→ HOW TO COMPLETE THIS TASK: Every record here needs to be retyped exactly.
*** PROVIDED INFORMATION Section Begins ***
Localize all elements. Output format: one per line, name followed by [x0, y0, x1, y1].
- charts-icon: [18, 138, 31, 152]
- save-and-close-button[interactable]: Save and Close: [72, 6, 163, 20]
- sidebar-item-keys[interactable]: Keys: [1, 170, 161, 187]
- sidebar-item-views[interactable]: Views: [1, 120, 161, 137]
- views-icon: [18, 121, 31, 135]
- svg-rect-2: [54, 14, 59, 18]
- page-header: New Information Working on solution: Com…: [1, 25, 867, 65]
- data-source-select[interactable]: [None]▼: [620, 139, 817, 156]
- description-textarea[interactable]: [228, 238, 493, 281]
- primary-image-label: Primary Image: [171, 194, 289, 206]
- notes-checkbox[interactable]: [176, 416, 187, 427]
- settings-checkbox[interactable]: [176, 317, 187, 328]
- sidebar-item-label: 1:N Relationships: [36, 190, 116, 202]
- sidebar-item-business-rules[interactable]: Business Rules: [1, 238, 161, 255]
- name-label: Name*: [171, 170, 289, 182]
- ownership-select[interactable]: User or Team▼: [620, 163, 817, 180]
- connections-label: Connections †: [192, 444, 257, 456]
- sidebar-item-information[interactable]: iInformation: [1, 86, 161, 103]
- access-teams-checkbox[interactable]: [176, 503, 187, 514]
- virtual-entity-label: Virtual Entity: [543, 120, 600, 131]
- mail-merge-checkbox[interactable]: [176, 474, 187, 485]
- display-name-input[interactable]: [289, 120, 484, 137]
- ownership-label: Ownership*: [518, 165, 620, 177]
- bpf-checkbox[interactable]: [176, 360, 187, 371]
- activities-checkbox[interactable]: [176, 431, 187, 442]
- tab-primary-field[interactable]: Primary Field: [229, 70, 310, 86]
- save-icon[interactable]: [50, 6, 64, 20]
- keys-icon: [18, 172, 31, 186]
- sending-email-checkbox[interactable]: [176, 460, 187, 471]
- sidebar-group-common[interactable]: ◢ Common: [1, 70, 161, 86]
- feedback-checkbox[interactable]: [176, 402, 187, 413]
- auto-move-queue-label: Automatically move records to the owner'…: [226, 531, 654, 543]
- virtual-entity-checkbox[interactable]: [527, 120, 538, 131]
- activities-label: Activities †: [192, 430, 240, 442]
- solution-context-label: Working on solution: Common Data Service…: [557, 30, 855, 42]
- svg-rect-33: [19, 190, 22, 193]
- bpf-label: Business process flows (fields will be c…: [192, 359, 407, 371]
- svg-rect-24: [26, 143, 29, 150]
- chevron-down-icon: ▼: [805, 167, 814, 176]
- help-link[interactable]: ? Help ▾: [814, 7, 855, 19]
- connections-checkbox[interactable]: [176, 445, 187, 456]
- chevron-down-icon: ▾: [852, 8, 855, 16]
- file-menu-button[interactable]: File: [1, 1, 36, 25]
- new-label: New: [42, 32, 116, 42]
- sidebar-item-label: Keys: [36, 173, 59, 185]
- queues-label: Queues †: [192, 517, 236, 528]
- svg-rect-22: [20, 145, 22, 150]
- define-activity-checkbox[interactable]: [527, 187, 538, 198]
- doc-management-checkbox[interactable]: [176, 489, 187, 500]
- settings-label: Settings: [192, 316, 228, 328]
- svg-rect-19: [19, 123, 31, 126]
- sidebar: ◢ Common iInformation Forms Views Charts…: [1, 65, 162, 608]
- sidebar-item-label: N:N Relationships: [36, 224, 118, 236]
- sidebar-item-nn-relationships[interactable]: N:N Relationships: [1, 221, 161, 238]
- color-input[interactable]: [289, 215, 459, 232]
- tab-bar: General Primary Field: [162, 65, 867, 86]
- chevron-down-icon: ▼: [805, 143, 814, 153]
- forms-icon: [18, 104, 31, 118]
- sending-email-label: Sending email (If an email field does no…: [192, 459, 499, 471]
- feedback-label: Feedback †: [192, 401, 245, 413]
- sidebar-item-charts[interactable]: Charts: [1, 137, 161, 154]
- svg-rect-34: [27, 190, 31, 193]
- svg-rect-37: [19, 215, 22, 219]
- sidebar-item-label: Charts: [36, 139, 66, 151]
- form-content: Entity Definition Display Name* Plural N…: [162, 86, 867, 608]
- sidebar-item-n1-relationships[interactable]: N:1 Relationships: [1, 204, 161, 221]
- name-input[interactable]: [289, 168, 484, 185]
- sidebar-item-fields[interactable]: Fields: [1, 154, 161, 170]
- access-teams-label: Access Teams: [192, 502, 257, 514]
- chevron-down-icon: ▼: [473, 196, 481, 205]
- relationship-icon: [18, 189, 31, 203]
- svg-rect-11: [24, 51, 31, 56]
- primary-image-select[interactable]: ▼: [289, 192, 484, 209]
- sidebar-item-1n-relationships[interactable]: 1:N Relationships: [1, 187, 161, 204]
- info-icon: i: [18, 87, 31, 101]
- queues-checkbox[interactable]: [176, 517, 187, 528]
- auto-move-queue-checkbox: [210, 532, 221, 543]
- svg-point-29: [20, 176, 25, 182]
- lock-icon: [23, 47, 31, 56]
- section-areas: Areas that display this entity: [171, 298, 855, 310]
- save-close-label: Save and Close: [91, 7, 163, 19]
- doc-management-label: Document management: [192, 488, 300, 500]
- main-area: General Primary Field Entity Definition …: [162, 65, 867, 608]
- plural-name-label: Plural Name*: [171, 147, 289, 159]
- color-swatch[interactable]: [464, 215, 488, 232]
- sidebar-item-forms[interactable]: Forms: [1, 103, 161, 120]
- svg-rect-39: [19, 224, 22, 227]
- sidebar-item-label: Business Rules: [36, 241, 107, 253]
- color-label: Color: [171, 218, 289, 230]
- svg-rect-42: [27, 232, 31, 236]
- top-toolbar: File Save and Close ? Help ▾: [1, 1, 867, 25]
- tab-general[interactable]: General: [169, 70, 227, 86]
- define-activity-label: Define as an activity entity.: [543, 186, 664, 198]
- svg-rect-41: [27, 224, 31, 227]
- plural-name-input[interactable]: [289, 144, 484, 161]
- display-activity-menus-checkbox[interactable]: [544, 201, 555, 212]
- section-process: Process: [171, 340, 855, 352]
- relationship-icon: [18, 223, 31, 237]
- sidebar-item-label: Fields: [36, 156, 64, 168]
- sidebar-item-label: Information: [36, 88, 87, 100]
*** PROVIDED INFORMATION Section Ends ***
→ TASK ANSWER:
Localize all elements. Output format: one per line, name followed by [x0, y0, x1, y1].
- charts-icon: [18, 138, 31, 152]
- save-and-close-button[interactable]: Save and Close: [72, 6, 163, 20]
- sidebar-item-keys[interactable]: Keys: [1, 170, 161, 187]
- sidebar-item-views[interactable]: Views: [1, 120, 161, 137]
- views-icon: [18, 121, 31, 135]
- svg-rect-2: [54, 14, 59, 18]
- page-header: New Information Working on solution: Com…: [1, 25, 867, 65]
- data-source-select[interactable]: [None]▼: [620, 139, 817, 156]
- description-textarea[interactable]: [228, 238, 493, 281]
- primary-image-label: Primary Image: [171, 194, 289, 206]
- notes-checkbox[interactable]: [176, 416, 187, 427]
- settings-checkbox[interactable]: [176, 317, 187, 328]
- sidebar-item-label: 1:N Relationships: [36, 190, 116, 202]
- sidebar-item-business-rules[interactable]: Business Rules: [1, 238, 161, 255]
- name-label: Name*: [171, 170, 289, 182]
- ownership-select[interactable]: User or Team▼: [620, 163, 817, 180]
- connections-label: Connections †: [192, 444, 257, 456]
- sidebar-item-information[interactable]: iInformation: [1, 86, 161, 103]
- access-teams-checkbox[interactable]: [176, 503, 187, 514]
- virtual-entity-label: Virtual Entity: [543, 120, 600, 131]
- mail-merge-checkbox[interactable]: [176, 474, 187, 485]
- display-name-input[interactable]: [289, 120, 484, 137]
- ownership-label: Ownership*: [518, 165, 620, 177]
- bpf-checkbox[interactable]: [176, 360, 187, 371]
- activities-checkbox[interactable]: [176, 431, 187, 442]
- tab-primary-field[interactable]: Primary Field: [229, 70, 310, 86]
- save-icon[interactable]: [50, 6, 64, 20]
- keys-icon: [18, 172, 31, 186]
- sending-email-checkbox[interactable]: [176, 460, 187, 471]
- sidebar-group-common[interactable]: ◢ Common: [1, 70, 161, 86]
- feedback-checkbox[interactable]: [176, 402, 187, 413]
- auto-move-queue-label: Automatically move records to the owner'…: [226, 531, 654, 543]
- virtual-entity-checkbox[interactable]: [527, 120, 538, 131]
- activities-label: Activities †: [192, 430, 240, 442]
- solution-context-label: Working on solution: Common Data Service…: [557, 30, 855, 42]
- svg-rect-33: [19, 190, 22, 193]
- bpf-label: Business process flows (fields will be c…: [192, 359, 407, 371]
- svg-rect-24: [26, 143, 29, 150]
- chevron-down-icon: ▼: [805, 167, 814, 176]
- help-link[interactable]: ? Help ▾: [814, 7, 855, 19]
- connections-checkbox[interactable]: [176, 445, 187, 456]
- chevron-down-icon: ▾: [852, 8, 855, 16]
- file-menu-button[interactable]: File: [1, 1, 36, 25]
- new-label: New: [42, 32, 116, 42]
- sidebar-item-label: Keys: [36, 173, 59, 185]
- queues-label: Queues †: [192, 517, 236, 528]
- svg-rect-22: [20, 145, 22, 150]
- define-activity-checkbox[interactable]: [527, 187, 538, 198]
- doc-management-checkbox[interactable]: [176, 489, 187, 500]
- settings-label: Settings: [192, 316, 228, 328]
- svg-rect-19: [19, 123, 31, 126]
- sidebar: ◢ Common iInformation Forms Views Charts…: [1, 65, 162, 608]
- sidebar-item-label: N:N Relationships: [36, 224, 118, 236]
- sidebar-item-nn-relationships[interactable]: N:N Relationships: [1, 221, 161, 238]
- color-input[interactable]: [289, 215, 459, 232]
- tab-bar: General Primary Field: [162, 65, 867, 86]
- chevron-down-icon: ▼: [805, 143, 814, 153]
- forms-icon: [18, 104, 31, 118]
- sending-email-label: Sending email (If an email field does no…: [192, 459, 499, 471]
- feedback-label: Feedback †: [192, 401, 245, 413]
- sidebar-item-charts[interactable]: Charts: [1, 137, 161, 154]
- svg-rect-34: [27, 190, 31, 193]
- svg-rect-37: [19, 215, 22, 219]
- sidebar-item-label: Charts: [36, 139, 66, 151]
- form-content: Entity Definition Display Name* Plural N…: [162, 86, 867, 608]
- sidebar-item-n1-relationships[interactable]: N:1 Relationships: [1, 204, 161, 221]
- name-input[interactable]: [289, 168, 484, 185]
- sidebar-item-fields[interactable]: Fields: [1, 154, 161, 170]
- access-teams-label: Access Teams: [192, 502, 257, 514]
- chevron-down-icon: ▼: [473, 196, 481, 205]
- relationship-icon: [18, 189, 31, 203]
- svg-rect-11: [24, 51, 31, 56]
- primary-image-select[interactable]: ▼: [289, 192, 484, 209]
- sidebar-item-1n-relationships[interactable]: 1:N Relationships: [1, 187, 161, 204]
- info-icon: i: [18, 87, 31, 101]
- queues-checkbox[interactable]: [176, 517, 187, 528]
- auto-move-queue-checkbox: [210, 532, 221, 543]
- svg-point-29: [20, 176, 25, 182]
- lock-icon: [23, 47, 31, 56]
- section-areas: Areas that display this entity: [171, 298, 855, 310]
- save-close-label: Save and Close: [91, 7, 163, 19]
- doc-management-label: Document management: [192, 488, 300, 500]
- main-area: General Primary Field Entity Definition …: [162, 65, 867, 608]
- plural-name-label: Plural Name*: [171, 147, 289, 159]
- color-swatch[interactable]: [464, 215, 488, 232]
- sidebar-item-forms[interactable]: Forms: [1, 103, 161, 120]
- svg-rect-39: [19, 224, 22, 227]
- sidebar-item-label: Business Rules: [36, 241, 107, 253]
- color-label: Color: [171, 218, 289, 230]
- svg-rect-42: [27, 232, 31, 236]
- top-toolbar: File Save and Close ? Help ▾: [1, 1, 867, 25]
- tab-general[interactable]: General: [169, 70, 227, 86]
- define-activity-label: Define as an activity entity.: [543, 186, 664, 198]
- svg-rect-41: [27, 224, 31, 227]
- plural-name-input[interactable]: [289, 144, 484, 161]
- display-activity-menus-checkbox[interactable]: [544, 201, 555, 212]
- section-process: Process: [171, 340, 855, 352]
- relationship-icon: [18, 223, 31, 237]
- sidebar-item-label: Fields: [36, 156, 64, 168]
- sidebar-item-label: Information: [36, 88, 87, 100]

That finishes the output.